__How to complete this task__.
Your output must reproduce all the records below precisely and contain no pictures.
--- Data ---
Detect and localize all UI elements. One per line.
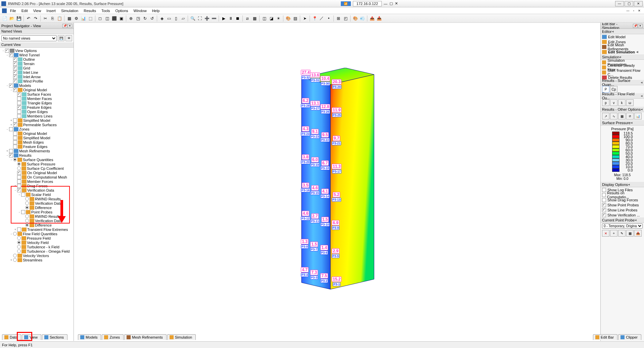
tree-node[interactable]: Wind Profile — [0, 79, 74, 83]
point-probe[interactable]: 1.4P3-6 — [320, 245, 328, 255]
ff-p-button[interactable]: p — [602, 99, 609, 106]
display-option-check[interactable]: Show Drag Forces — [601, 197, 644, 202]
point-probe[interactable]: 20.3P3-29 — [332, 79, 341, 89]
tree-node[interactable]: Difference — [0, 205, 74, 210]
line-icon[interactable]: ／ — [318, 15, 325, 22]
fit-icon[interactable]: ⛶ — [196, 15, 203, 22]
tree-node[interactable]: Verification Data — [0, 218, 74, 223]
point-probe[interactable]: 4.3P3-24 — [301, 126, 310, 136]
arrow-icon[interactable]: ➤ — [302, 15, 308, 22]
mdi-close-icon[interactable]: ✕ — [637, 8, 642, 13]
probe-edit-button[interactable]: ✎ — [618, 230, 626, 237]
transient-flow-link[interactable]: Start Transient Flow C... — [601, 70, 644, 75]
zoomin-icon[interactable]: ➕ — [203, 15, 210, 22]
tree-node[interactable]: Simplified Model — [0, 136, 74, 140]
axis-icon[interactable]: ⊕ — [128, 15, 134, 22]
rot1-icon[interactable]: ↻ — [142, 15, 148, 22]
export-icon[interactable]: 📤 — [369, 15, 375, 22]
point-probe[interactable]: 12.8P3-26 — [320, 104, 330, 114]
tree-node[interactable]: Outline — [0, 57, 74, 61]
import-icon[interactable]: 📥 — [376, 15, 382, 22]
point-probe[interactable]: 1.3P3-8 — [301, 239, 309, 249]
editbar-pin-icon[interactable]: 📌 — [633, 24, 638, 28]
tree-node[interactable]: On Computational Mesh — [0, 175, 74, 179]
menu-help[interactable]: Help — [149, 8, 163, 13]
tree-node[interactable]: +Mesh Refinements — [0, 149, 74, 153]
tree-node[interactable]: -Verification Data — [0, 188, 74, 192]
zones-tab[interactable]: Zones — [102, 334, 124, 340]
oo-vectors-button[interactable]: ↗ — [602, 113, 609, 119]
edit-simulation-link[interactable]: Edit Simulation◂ — [601, 49, 644, 54]
mini-close-icon[interactable]: ✕ — [395, 1, 398, 6]
tree-node[interactable]: Surface Faces — [0, 92, 74, 96]
view3-icon[interactable]: ⬛ — [111, 15, 118, 22]
wind-icon[interactable]: 💨 — [359, 15, 366, 22]
tree-node[interactable]: +Streamlines — [0, 258, 74, 262]
point-probe[interactable]: 1.5P3-10 — [320, 217, 330, 227]
save-view-button[interactable]: 💾 — [58, 35, 64, 41]
copy-icon[interactable]: ⎘ — [49, 15, 56, 22]
tree-node[interactable]: +Transient Flow Extremes — [0, 227, 74, 232]
tree-node[interactable]: RWIND Results — [0, 214, 74, 218]
tree-node[interactable]: Triangle Edges — [0, 101, 74, 105]
point-probe[interactable]: 1.5P3-7 — [310, 242, 318, 251]
sections-tab[interactable]: Sections — [42, 334, 67, 340]
point-probe[interactable]: 7.3P3-3 — [310, 270, 318, 280]
show-view-button[interactable]: 👁 — [65, 35, 72, 41]
simulation-tab[interactable]: Simulation — [167, 334, 196, 340]
color-icon[interactable]: 🎨 — [352, 15, 359, 22]
view1-icon[interactable]: ◻ — [97, 15, 103, 22]
side-icon[interactable]: ▯ — [173, 15, 179, 22]
oo-stream-button[interactable]: ∿ — [610, 113, 617, 119]
tree-node[interactable]: -Original Model — [0, 88, 74, 92]
point-probe[interactable]: 2.9P3-5 — [332, 248, 339, 258]
tree-node[interactable]: Difference — [0, 223, 74, 227]
paste-icon[interactable]: 📋 — [56, 15, 63, 22]
menu-file[interactable]: File — [7, 8, 19, 13]
cube-icon[interactable]: ◳ — [135, 15, 141, 22]
point-probe[interactable]: 13.1P3-27 — [310, 101, 320, 110]
mini-min-icon[interactable]: — — [384, 2, 387, 6]
display-option-check[interactable]: Show Verification ... — [601, 212, 644, 217]
menu-insert[interactable]: Insert — [44, 8, 58, 13]
pause-icon[interactable]: ⏸ — [227, 15, 234, 22]
tree-node[interactable]: -Results — [0, 153, 74, 157]
tree-node[interactable]: Turbulence - k Field — [0, 245, 74, 249]
tree-node[interactable]: Members Lines — [0, 114, 74, 118]
stop-icon[interactable]: ⏹ — [234, 15, 241, 22]
tree-node[interactable]: Original Model — [0, 131, 74, 136]
tree-node[interactable]: -Point Probes — [0, 210, 74, 214]
tree-node[interactable]: Velocity Vectors — [0, 253, 74, 258]
point-probe[interactable]: 27.4P3-32 — [301, 70, 311, 80]
point-probe[interactable]: 13.6P3-31 — [310, 72, 320, 82]
pin-icon[interactable]: 📌 — [62, 24, 67, 28]
display-option-check[interactable]: Show Line Probes — [601, 207, 644, 212]
tree-node[interactable]: -Zones — [0, 127, 74, 131]
tree-node[interactable]: Terrain — [0, 61, 74, 66]
tree-node[interactable]: -Surface Quantities — [0, 157, 74, 162]
probe-add-button[interactable]: ＋ — [610, 230, 617, 237]
tree-node[interactable]: -View Options — [0, 48, 74, 53]
save-icon[interactable]: 💾 — [15, 15, 22, 22]
tree-node[interactable]: Member Forces — [0, 179, 74, 184]
point-probe[interactable]: 11.3P3-17 — [332, 164, 341, 173]
tree-node[interactable]: Turbulence - Omega Field — [0, 249, 74, 253]
point-probe[interactable]: 5.2P3-13 — [332, 192, 341, 202]
point-icon[interactable]: • — [325, 15, 332, 22]
tree-node[interactable]: Velocity Field — [0, 240, 74, 245]
tree-node[interactable]: On Original Model — [0, 170, 74, 175]
mini-max-icon[interactable]: ▢ — [389, 1, 393, 6]
tool-icon[interactable]: ⚙ — [73, 15, 80, 22]
oo-iso-button[interactable]: ▦ — [618, 113, 626, 119]
named-views-select[interactable]: No named views — [1, 35, 57, 41]
point-probe[interactable]: 4.6P3-15 — [310, 185, 320, 195]
tree-node[interactable]: Grid — [0, 66, 74, 70]
panel-close-icon[interactable]: ✕ — [67, 24, 72, 28]
tree-node[interactable]: Feature Edges — [0, 105, 74, 109]
menu-window[interactable]: Window — [131, 8, 149, 13]
view-options-tree[interactable]: -View Options-Wind TunnelOutlineTerrainG… — [0, 48, 74, 341]
tree-node[interactable]: Pressure Field — [0, 236, 74, 240]
tree-node[interactable]: Mesh Edges — [0, 140, 74, 144]
view4-icon[interactable]: ▣ — [118, 15, 125, 22]
sel-icon[interactable]: ◰ — [342, 15, 349, 22]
---
__Solution to the exercise__.
Detect and localize all UI elements. One per line.
tree-node[interactable]: Wind Profile — [0, 79, 74, 83]
point-probe[interactable]: 1.4P3-6 — [320, 245, 328, 255]
ff-p-button[interactable]: p — [602, 99, 609, 106]
display-option-check[interactable]: Show Drag Forces — [601, 197, 644, 202]
point-probe[interactable]: 20.3P3-29 — [332, 79, 341, 89]
tree-node[interactable]: Difference — [0, 205, 74, 210]
line-icon[interactable]: ／ — [318, 15, 325, 22]
fit-icon[interactable]: ⛶ — [196, 15, 203, 22]
tree-node[interactable]: Verification Data — [0, 218, 74, 223]
point-probe[interactable]: 4.3P3-24 — [301, 126, 310, 136]
arrow-icon[interactable]: ➤ — [302, 15, 308, 22]
mdi-close-icon[interactable]: ✕ — [637, 8, 642, 13]
probe-edit-button[interactable]: ✎ — [618, 230, 626, 237]
transient-flow-link[interactable]: Start Transient Flow C... — [601, 70, 644, 75]
zoomin-icon[interactable]: ➕ — [203, 15, 210, 22]
tree-node[interactable]: Simplified Model — [0, 136, 74, 140]
axis-icon[interactable]: ⊕ — [128, 15, 134, 22]
rot1-icon[interactable]: ↻ — [142, 15, 148, 22]
export-icon[interactable]: 📤 — [369, 15, 375, 22]
point-probe[interactable]: 12.8P3-26 — [320, 104, 330, 114]
tree-node[interactable]: Outline — [0, 57, 74, 61]
import-icon[interactable]: 📥 — [376, 15, 382, 22]
point-probe[interactable]: 1.3P3-8 — [301, 239, 309, 249]
editbar-pin-icon[interactable]: 📌 — [633, 24, 638, 28]
tree-node[interactable]: On Computational Mesh — [0, 175, 74, 179]
menu-help[interactable]: Help — [149, 8, 163, 13]
tree-node[interactable]: +Mesh Refinements — [0, 149, 74, 153]
tree-node[interactable]: -Verification Data — [0, 188, 74, 192]
zones-tab[interactable]: Zones — [102, 334, 124, 340]
oo-vectors-button[interactable]: ↗ — [602, 113, 609, 119]
edit-simulation-link[interactable]: Edit Simulation◂ — [601, 49, 644, 54]
mini-close-icon[interactable]: ✕ — [395, 1, 398, 6]
tree-node[interactable]: Surface Faces — [0, 92, 74, 96]
view3-icon[interactable]: ⬛ — [111, 15, 118, 22]
wind-icon[interactable]: 💨 — [359, 15, 366, 22]
tree-node[interactable]: +Streamlines — [0, 258, 74, 262]
point-probe[interactable]: 1.5P3-10 — [320, 217, 330, 227]
save-view-button[interactable]: 💾 — [58, 35, 64, 41]
copy-icon[interactable]: ⎘ — [49, 15, 56, 22]
tree-node[interactable]: +Transient Flow Extremes — [0, 227, 74, 232]
tree-node[interactable]: RWIND Results — [0, 214, 74, 218]
tree-node[interactable]: Triangle Edges — [0, 101, 74, 105]
point-probe[interactable]: 1.5P3-7 — [310, 242, 318, 251]
sections-tab[interactable]: Sections — [42, 334, 67, 340]
point-probe[interactable]: 7.3P3-3 — [310, 270, 318, 280]
show-view-button[interactable]: 👁 — [65, 35, 72, 41]
simulation-tab[interactable]: Simulation — [167, 334, 196, 340]
color-icon[interactable]: 🎨 — [352, 15, 359, 22]
view1-icon[interactable]: ◻ — [97, 15, 103, 22]
side-icon[interactable]: ▯ — [173, 15, 179, 22]
oo-stream-button[interactable]: ∿ — [610, 113, 617, 119]
tree-node[interactable]: -Original Model — [0, 88, 74, 92]
point-probe[interactable]: 2.9P3-5 — [332, 248, 339, 258]
tree-node[interactable]: Difference — [0, 223, 74, 227]
paste-icon[interactable]: 📋 — [56, 15, 63, 22]
menu-file[interactable]: File — [7, 8, 19, 13]
cube-icon[interactable]: ◳ — [135, 15, 141, 22]
point-probe[interactable]: 13.1P3-27 — [310, 101, 320, 110]
mini-min-icon[interactable]: — — [384, 2, 387, 6]
display-option-check[interactable]: Show Verification ... — [601, 212, 644, 217]
menu-insert[interactable]: Insert — [44, 8, 58, 13]
pause-icon[interactable]: ⏸ — [227, 15, 234, 22]
tree-node[interactable]: -Results — [0, 153, 74, 157]
tree-node[interactable]: Turbulence - k Field — [0, 245, 74, 249]
tree-node[interactable]: Members Lines — [0, 114, 74, 118]
stop-icon[interactable]: ⏹ — [234, 15, 241, 22]
tree-node[interactable]: Original Model — [0, 131, 74, 136]
tree-node[interactable]: -Point Probes — [0, 210, 74, 214]
tree-node[interactable]: Velocity Vectors — [0, 253, 74, 258]
point-probe[interactable]: 27.4P3-32 — [301, 70, 311, 80]
point-probe[interactable]: 13.6P3-31 — [310, 72, 320, 82]
pin-icon[interactable]: 📌 — [62, 24, 67, 28]
display-option-check[interactable]: Show Line Probes — [601, 207, 644, 212]
tree-node[interactable]: -Zones — [0, 127, 74, 131]
tree-node[interactable]: Terrain — [0, 61, 74, 66]
tree-node[interactable]: -Surface Quantities — [0, 157, 74, 162]
probe-add-button[interactable]: ＋ — [610, 230, 617, 237]
tree-node[interactable]: -View Options — [0, 48, 74, 53]
save-icon[interactable]: 💾 — [15, 15, 22, 22]
tree-node[interactable]: Member Forces — [0, 179, 74, 184]
point-probe[interactable]: 11.3P3-17 — [332, 164, 341, 173]
tree-node[interactable]: Turbulence - Omega Field — [0, 249, 74, 253]
point-probe[interactable]: 5.2P3-13 — [332, 192, 341, 202]
point-icon[interactable]: • — [325, 15, 332, 22]
tree-node[interactable]: Velocity Field — [0, 240, 74, 245]
tree-node[interactable]: On Original Model — [0, 170, 74, 175]
mini-max-icon[interactable]: ▢ — [389, 1, 393, 6]
tool-icon[interactable]: ⚙ — [73, 15, 80, 22]
oo-iso-button[interactable]: ▦ — [618, 113, 626, 119]
named-views-select[interactable]: No named views — [1, 35, 57, 41]
point-probe[interactable]: 4.6P3-15 — [310, 185, 320, 195]
tree-node[interactable]: Grid — [0, 66, 74, 70]
panel-close-icon[interactable]: ✕ — [67, 24, 72, 28]
tree-node[interactable]: Feature Edges — [0, 105, 74, 109]
menu-window[interactable]: Window — [131, 8, 149, 13]
view-options-tree[interactable]: -View Options-Wind TunnelOutlineTerrainG… — [0, 48, 74, 341]
tree-node[interactable]: Pressure Field — [0, 236, 74, 240]
tree-node[interactable]: Mesh Edges — [0, 140, 74, 144]
view4-icon[interactable]: ▣ — [118, 15, 125, 22]
sel-icon[interactable]: ◰ — [342, 15, 349, 22]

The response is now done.